ScaredofNothing
More About Me
My Interests:
Meditation, Afterlife, Origin of life debates, Movies, TV, Books, Education, Travel, Current events, Depression, Recovery, Weight loss, Cooking, Dating, Dreams, I've been reading up on different philisophical ideologies. Philosohpy, I think, is much more an answer to the "whats" of existence rather than the "Whys, " so they offer a much different perspective of Being than spirituality does.
My Favorite Books, Authors, Musicians, Movies, Preachers, TV shows, etc:
I'm seriously just grabbing random books off the shelves at this point.
Who Inspires Me:
My stepmother. I wish to god I could be as fearless and intelligent as she is. I fear often that I never will be.
My favorite spiritual activities:
Deep breathing.
What is your current spiritual mood?:
Weak
What's your spiritual type?:
Spiritual Dabbler - I'm open to spiritual matters but far from hooked.
About Me
I'm having a lot of trouble right now with anxiety and depression. I have been so cut off from everything and haven't had a religion I could really believe in since I was seven and thought I could see God'sface in the fluorescent lights of our Catholic church.

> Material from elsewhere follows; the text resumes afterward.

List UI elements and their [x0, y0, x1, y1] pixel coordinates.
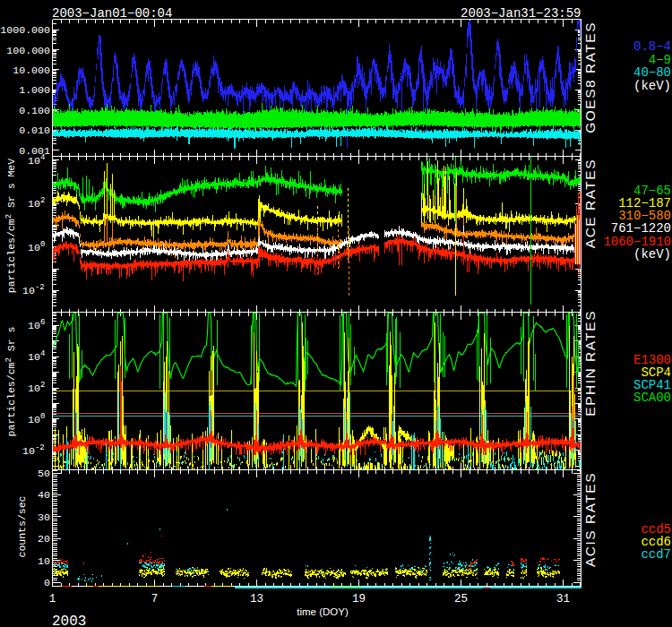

My mother died of cancer two years ago and I was diagnosed with anorexia a year after that, and after that I've been dealing with food obsession and BED, and most recently I find that I get scared of the future at night. I wish I could find something to call out to,or something to grab onto from within. I'm trying meditation right now, deep breathign exercises and such, but still I find that in the end I still feel very empty. I want to try and grasp onto some sort of support in the universe and know that I am all right.
But I suppose so is everyone, and perhaps there really isn't anything to hold on to. But I've felt my mother's presence so many times that I know she is not truly gone. Existentialism is not quite my Truth, but neither is organized religion, as I don't believe any religion could ever truly answer the chain of WHY questions to their fullest extent, and really that is the purpose of an organized religion.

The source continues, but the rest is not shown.